◆ **Exercise prompt**: Tell how many lines in the listing below contain the word "hình", giving the number alone.

◆ **Source data**:
......
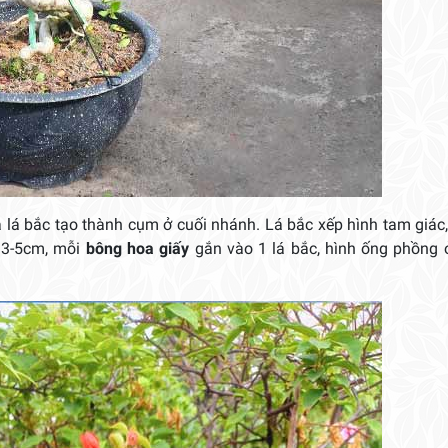
á bắc tạo thành cụm ở cuối nhánh. Lá bắc xếp hình tam giác,
g 3-5cm, mỗi
bông hoa giấy
gắn vào 1 lá bắc, hình ống phồng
......
◆ **The answer**: 2